Item 4 From Our Five Favorites List



In keeping with our plan to discuss each of the five items on our favorites list, we’ll touch on the fourth item today. (See the full list below)



1) Credit cards are black holes.


2) Thirty years from now you'll wish you had invested more in stocks.


3) Put retirement first (not buying a house).


4) Insurance is a must.


5) You'll end up treasuring almost nothing you buy.



We could go on and on about the statistics on this point but we’re not going to do that. Instead, we’ll keep it simple by describing what insurance is and what it isn’t.



Simply put, insurance is the transfer of risk from one party to another. Insurance is not an investment. Do not be fooled by this even though there are many insurance products that contain investment features.



As for why insurance is a must, the seven reasons listed below cover that topic pretty well:



1 - To protect your family in case you die prematurely. This is the most basic reason for purchasing life insurance. People die unexpectedly all the time. If that person happens to be the primary breadwinner in a family, that death might create undue financial hardships in terms of liabilities that persist after death like mortgages, car payments, etc. And even if that person isn't the primary breadwinner, the untimely death might create financial issues where none existed previously like childcare, homemaking, and even the loss of any secondary income. Income replacement properly summarizes reason number one for purchasing insurance.


2 - To create an estate. You might determine that you will not be able to leave behind the type of estate that you would like to. You can use life insurance to "create" an estate to pass on, provided you can pay the premiums. The earlier you make this decision the better as age and health sell life insurance.

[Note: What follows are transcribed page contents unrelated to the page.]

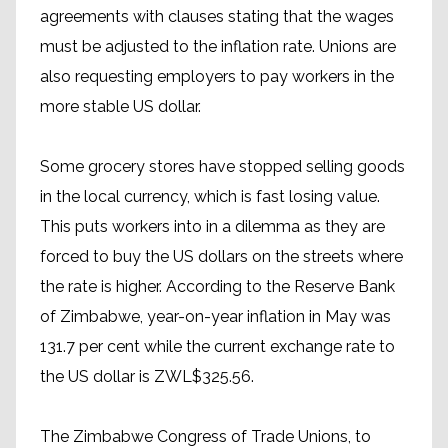
agreements with clauses stating that the wages
must be adjusted to the inflation rate. Unions are
also requesting employers to pay workers in the
more stable US dollar.
Some grocery stores have stopped selling goods
in the local currency, which is fast losing value.
This puts workers into in a dilemma as they are
forced to buy the US dollars on the streets where
the rate is higher. According to the Reserve Bank
of Zimbabwe, year-on-year inflation in May was
131.7 per cent while the current exchange rate to
the US dollar is ZWL$325.56.
The Zimbabwe Congress of Trade Unions, to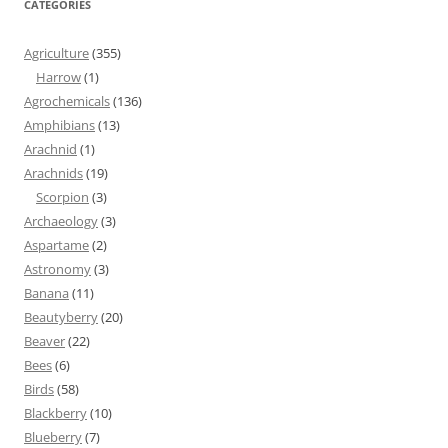
CATEGORIES
Agriculture
(355)
Harrow
(1)
Agrochemicals
(136)
Amphibians
(13)
Arachnid
(1)
Arachnids
(19)
Scorpion
(3)
Archaeology
(3)
Aspartame
(2)
Astronomy
(3)
Banana
(11)
Beautyberry
(20)
Beaver
(22)
Bees
(6)
Birds
(58)
Blackberry
(10)
Blueberry
(7)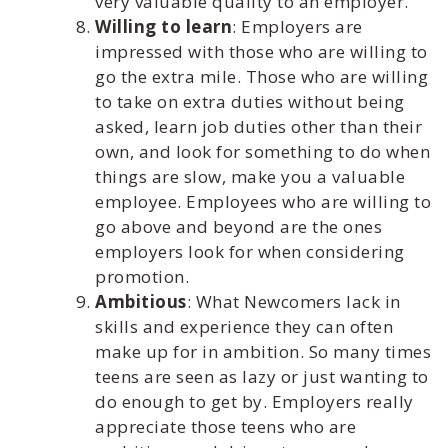
very valuable quality to an employer.
Willing to learn
: Employers are
impressed with those who are willing to
go the extra mile. Those who are willing
to take on extra duties without being
asked, learn job duties other than their
own, and look for something to do when
things are slow, make you a valuable
employee. Employees who are willing to
go above and beyond are the ones
employers look for when considering
promotion.
Ambitious
: What Newcomers lack in
skills and experience they can often
make up for in ambition. So many times
teens are seen as lazy or just wanting to
do enough to get by. Employers really
appreciate those teens who are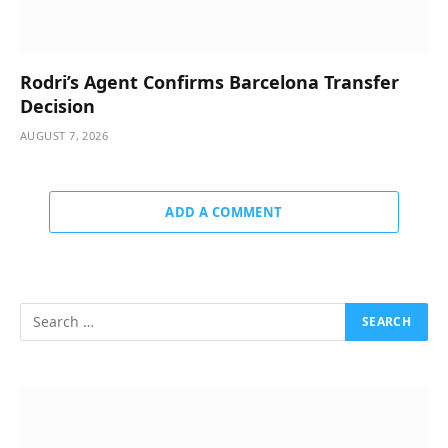
Rodri’s Agent Confirms Barcelona Transfer
Decision
AUGUST 7, 2026
ADD A COMMENT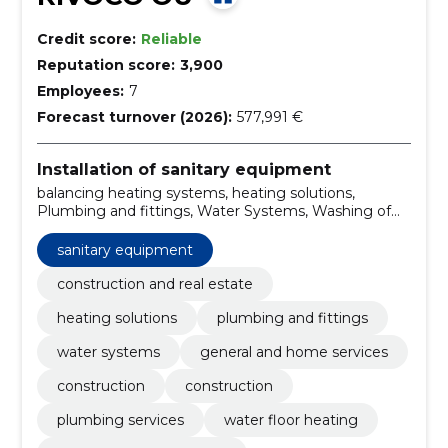
Credit score:
Reliable
Reputation score:
3,900
Employees:
7
Forecast turnover (2026):
577,991 €
Installation of sanitary equipment
balancing heating systems, heating solutions,
Plumbing and fittings, Water Systems, Washing of
heating systems, Construction, Construction,
plumbing services, Water floor heating, Replacement
sanitary equipment
of shutters
construction and real estate
heating solutions
plumbing and fittings
water systems
general and home services
construction
construction
plumbing services
water floor heating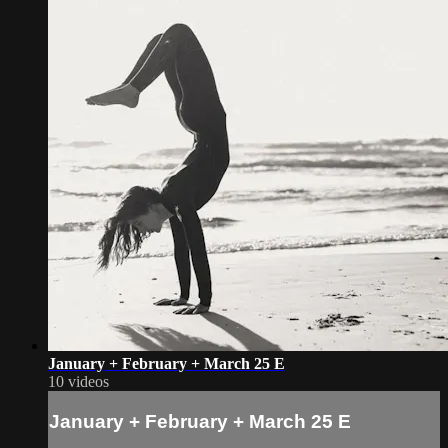
January + February + March 25 E
10 videos
January + February + March 25 E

3 - To protect an estate. When you die, your heirs will have to pay taxes on what you pass to them. If you would like to keep the government from taking too much of what you had planned to leave your loved ones, you can buy insurance for the purpose of paying the estate taxes, thereby relieving your heirs of that burden.



4 - To protect personal assets while you’re alive. If someone is injured by you, or on your property, there will likely be a personal injury lawyer involved. His sole purpose is to get money for his client (and himself in the process). If you haven’t transferred that risk to an insurance company, the lawyer will come after your personal assets to make his client whole.



5 - To guarantee insurability. Many young parents (and grandparents) who are worried about potential health issues purchase insurance on their young children to establish insurability while they're young and inherently more insurable. The idea is that as they get older, they can always increase the coverage amounts of existing policies without providing evidence of insurability through health exams. That means that if they develop health conditions later in life, they're already covered.



6 - To protect a business if a key person dies. Business owners will often purchase key person insurance policies to protect themselves against the untimely demise of a key employee. The specific knowledge, skills, and abilities of the deceased individual are typically not easily replaced, but the proceeds from key person policy can help buy the business time to rebuild the lost knowledge by providing capital for additional resources and training.


7 - To protect remaining partners in a business if one partner dies. There are cases where one partner dies and it would be impractical, for any number of reasons, for the surviving partner to continue in the business with any of the deceased partner's heirs. Policies known in the business as buy-sell agreements allow for this by making funds available upon a partner’s death to "buy out" the heir's interest in the business.


Thing Two



Who Wants To Be A Millionaire?



The following is excerpted from yahoo finance.com. It is from an interview done with personal finance guru, Dave Ramsey. It’s a testament to the idea of thinking (and acting) long term.



…….



…The Ramsey Solutions survey busted the myth that, in order to be a millionaire, you need a big six-figure income or to come from a rich family where you’re set to inherit a pile of cash. Instead, most of the millionaires surveyed got rich through consistent investing, avoiding debt like the plague and smart spending.



“The typical millionaire that we found — 89% of them were first generation, meaning they did not inherit their money,” said Ramsey. “That’s good news for everybody — we’ve all got a shot.”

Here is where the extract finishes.